Optical and transport properties of LaTi1-xMx(O,N)3±δ (x=0; 0.1, M=Nb5+, W6+) thin films prepared by plasma ammonolysis

Abstract

Oxynitride thin films of composition LaTi1−xMx(O,N)3±δ with x=0; 0.1 and M=Nb5+, W6+ were prepared by nitridation via microwave-induced plasma (MIP) ammonolysis, which allowed keeping the nitridation time short (16 min). The higher possible oxidation states of the B-site substituents (Nb5+, W6+) with respect to Ti4+ caused higher N content for LaTi0.9Nb0.1(O,N)3±δ and LaTi0.9W0.1(O,N)3±δ compared to LaTiO2N due to charge-compensation.

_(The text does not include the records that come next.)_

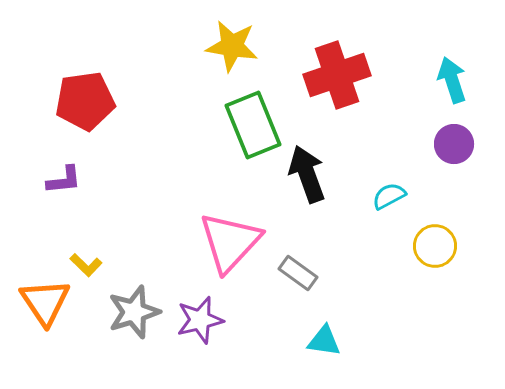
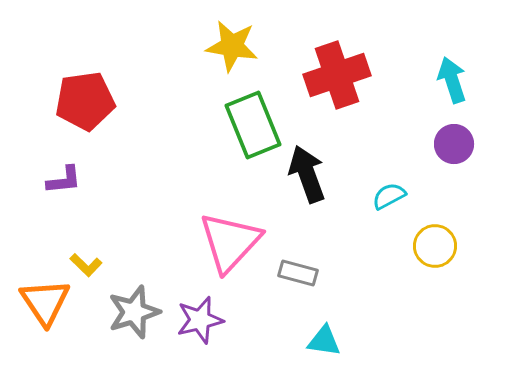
gray rectangle: rotated 21 degrees counterclockwise
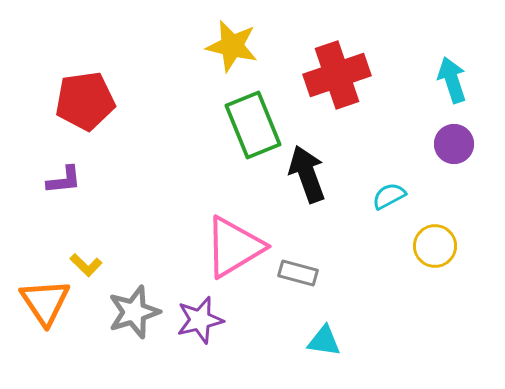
yellow star: rotated 4 degrees clockwise
pink triangle: moved 4 px right, 5 px down; rotated 16 degrees clockwise
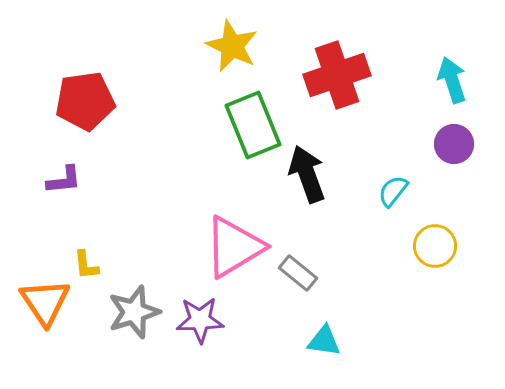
yellow star: rotated 12 degrees clockwise
cyan semicircle: moved 4 px right, 5 px up; rotated 24 degrees counterclockwise
yellow L-shape: rotated 40 degrees clockwise
gray rectangle: rotated 24 degrees clockwise
purple star: rotated 12 degrees clockwise
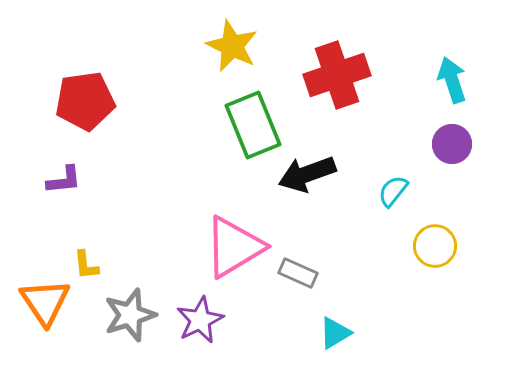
purple circle: moved 2 px left
black arrow: rotated 90 degrees counterclockwise
gray rectangle: rotated 15 degrees counterclockwise
gray star: moved 4 px left, 3 px down
purple star: rotated 24 degrees counterclockwise
cyan triangle: moved 11 px right, 8 px up; rotated 39 degrees counterclockwise
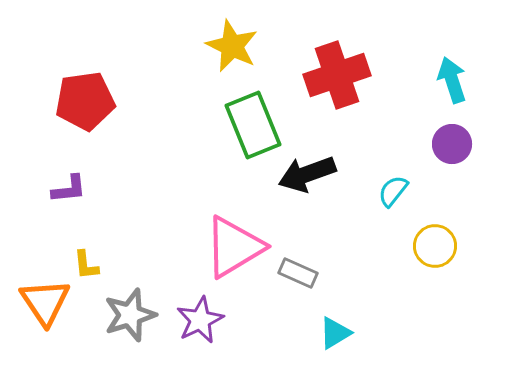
purple L-shape: moved 5 px right, 9 px down
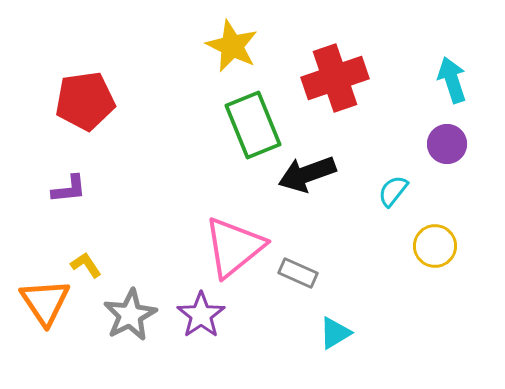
red cross: moved 2 px left, 3 px down
purple circle: moved 5 px left
pink triangle: rotated 8 degrees counterclockwise
yellow L-shape: rotated 152 degrees clockwise
gray star: rotated 10 degrees counterclockwise
purple star: moved 1 px right, 5 px up; rotated 9 degrees counterclockwise
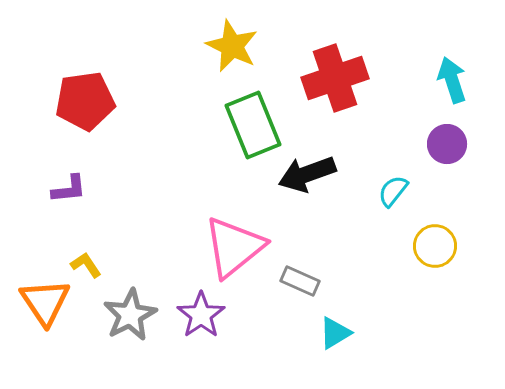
gray rectangle: moved 2 px right, 8 px down
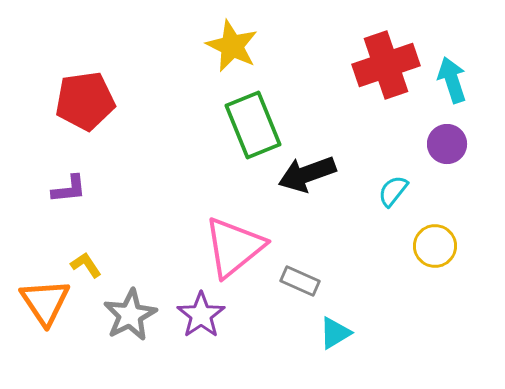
red cross: moved 51 px right, 13 px up
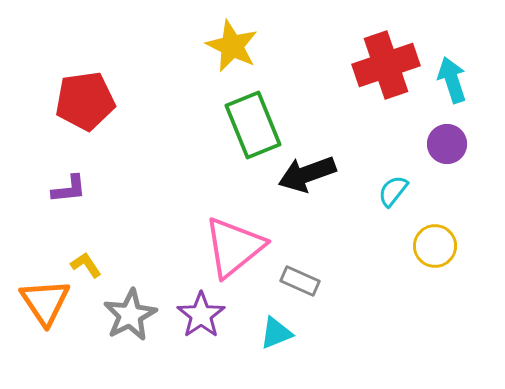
cyan triangle: moved 59 px left; rotated 9 degrees clockwise
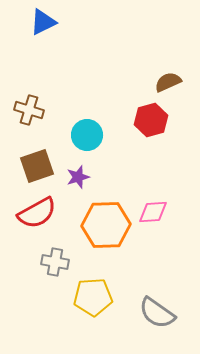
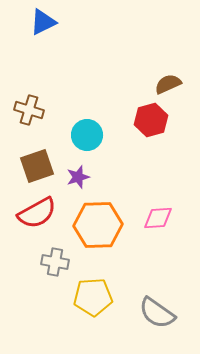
brown semicircle: moved 2 px down
pink diamond: moved 5 px right, 6 px down
orange hexagon: moved 8 px left
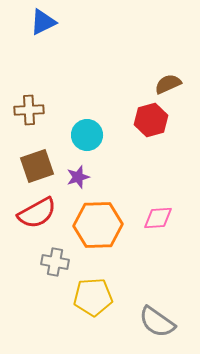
brown cross: rotated 20 degrees counterclockwise
gray semicircle: moved 9 px down
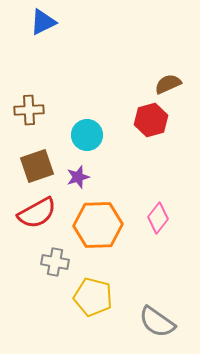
pink diamond: rotated 48 degrees counterclockwise
yellow pentagon: rotated 18 degrees clockwise
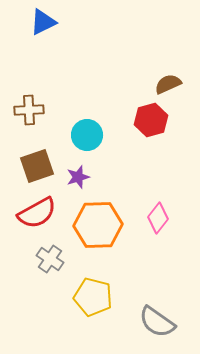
gray cross: moved 5 px left, 3 px up; rotated 24 degrees clockwise
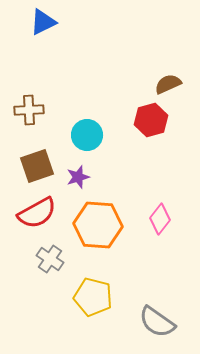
pink diamond: moved 2 px right, 1 px down
orange hexagon: rotated 6 degrees clockwise
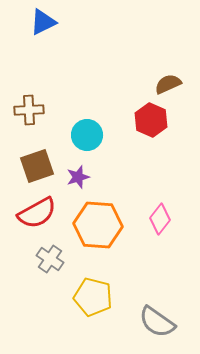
red hexagon: rotated 20 degrees counterclockwise
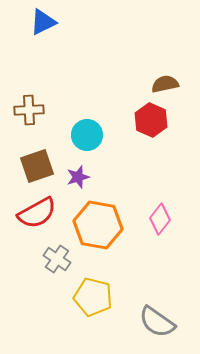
brown semicircle: moved 3 px left; rotated 12 degrees clockwise
orange hexagon: rotated 6 degrees clockwise
gray cross: moved 7 px right
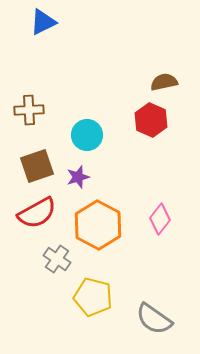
brown semicircle: moved 1 px left, 2 px up
orange hexagon: rotated 18 degrees clockwise
gray semicircle: moved 3 px left, 3 px up
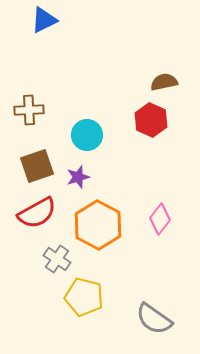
blue triangle: moved 1 px right, 2 px up
yellow pentagon: moved 9 px left
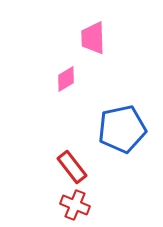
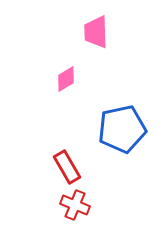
pink trapezoid: moved 3 px right, 6 px up
red rectangle: moved 5 px left; rotated 8 degrees clockwise
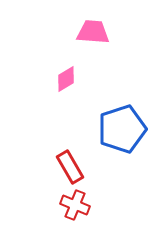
pink trapezoid: moved 3 px left; rotated 96 degrees clockwise
blue pentagon: rotated 6 degrees counterclockwise
red rectangle: moved 3 px right
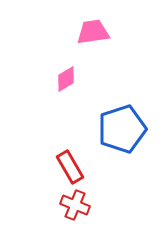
pink trapezoid: rotated 12 degrees counterclockwise
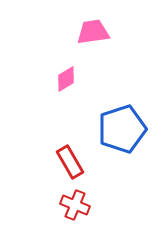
red rectangle: moved 5 px up
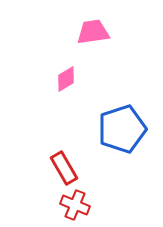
red rectangle: moved 6 px left, 6 px down
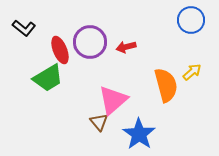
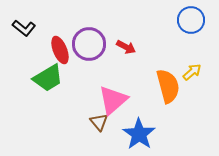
purple circle: moved 1 px left, 2 px down
red arrow: rotated 138 degrees counterclockwise
orange semicircle: moved 2 px right, 1 px down
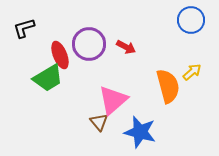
black L-shape: rotated 125 degrees clockwise
red ellipse: moved 5 px down
blue star: moved 1 px right, 2 px up; rotated 20 degrees counterclockwise
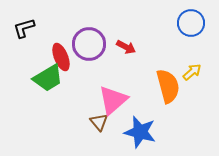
blue circle: moved 3 px down
red ellipse: moved 1 px right, 2 px down
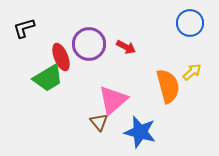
blue circle: moved 1 px left
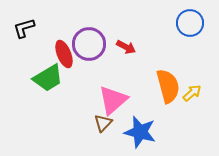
red ellipse: moved 3 px right, 3 px up
yellow arrow: moved 21 px down
brown triangle: moved 4 px right, 1 px down; rotated 24 degrees clockwise
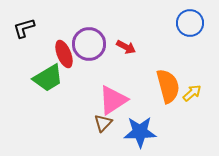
pink triangle: rotated 8 degrees clockwise
blue star: rotated 16 degrees counterclockwise
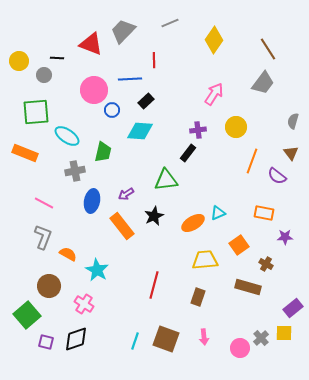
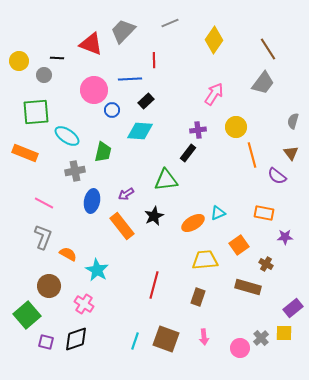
orange line at (252, 161): moved 6 px up; rotated 35 degrees counterclockwise
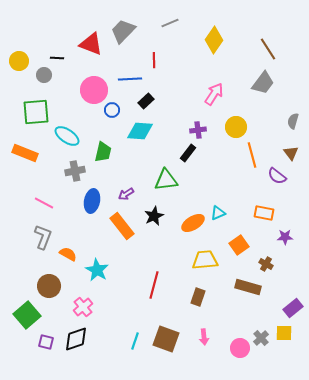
pink cross at (84, 304): moved 1 px left, 3 px down; rotated 18 degrees clockwise
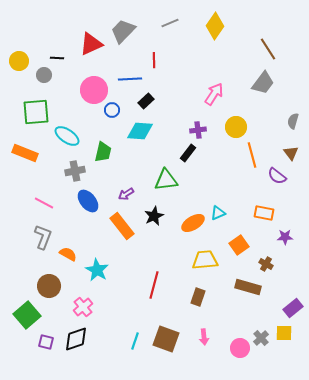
yellow diamond at (214, 40): moved 1 px right, 14 px up
red triangle at (91, 44): rotated 45 degrees counterclockwise
blue ellipse at (92, 201): moved 4 px left; rotated 50 degrees counterclockwise
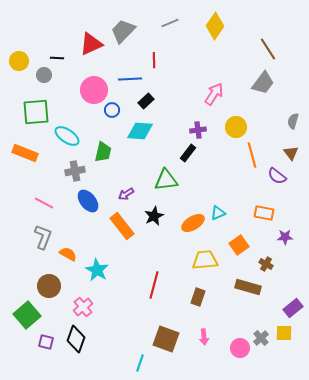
black diamond at (76, 339): rotated 52 degrees counterclockwise
cyan line at (135, 341): moved 5 px right, 22 px down
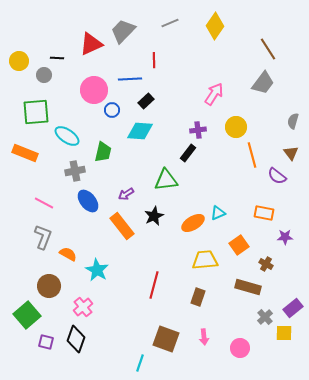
gray cross at (261, 338): moved 4 px right, 21 px up
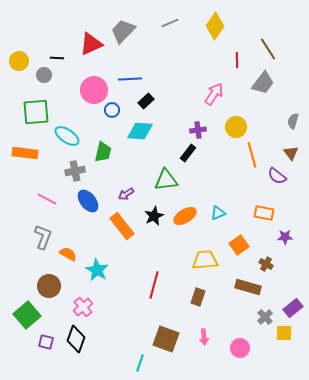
red line at (154, 60): moved 83 px right
orange rectangle at (25, 153): rotated 15 degrees counterclockwise
pink line at (44, 203): moved 3 px right, 4 px up
orange ellipse at (193, 223): moved 8 px left, 7 px up
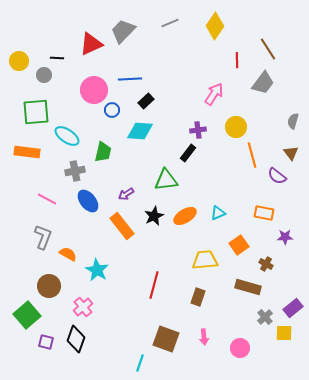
orange rectangle at (25, 153): moved 2 px right, 1 px up
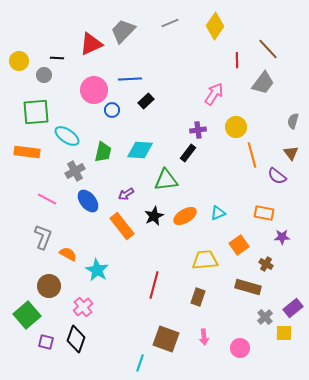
brown line at (268, 49): rotated 10 degrees counterclockwise
cyan diamond at (140, 131): moved 19 px down
gray cross at (75, 171): rotated 18 degrees counterclockwise
purple star at (285, 237): moved 3 px left
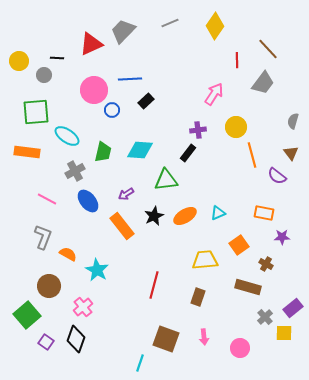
purple square at (46, 342): rotated 21 degrees clockwise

XPS O 1s and N 1s core level and valence band spectra evidenced for increasing N content in the order LaTiO2N<LaTi0.9Nb0.1(O,N)3±δ<LaTi0.9W0.1(O,N)3±δ. All films were N deficient comparing with their stoichiometric formulas and assuming cations in highest oxidation states. Along with increasing N content, the bandgaps decreased from 2.4 to 2.2 and 2.1 eV for LaTiO2N, LaTi0.9Nb0.1(O,N)3±δ, and LaTi0.9W0.1(O,N)3±δ and the electronic conductivities increased along with the decreased bandgaps. The Seebeck coefficients at 860 K indicated the highest charge-carrier density for LaTi0.9W0.1(O,N)3±δ.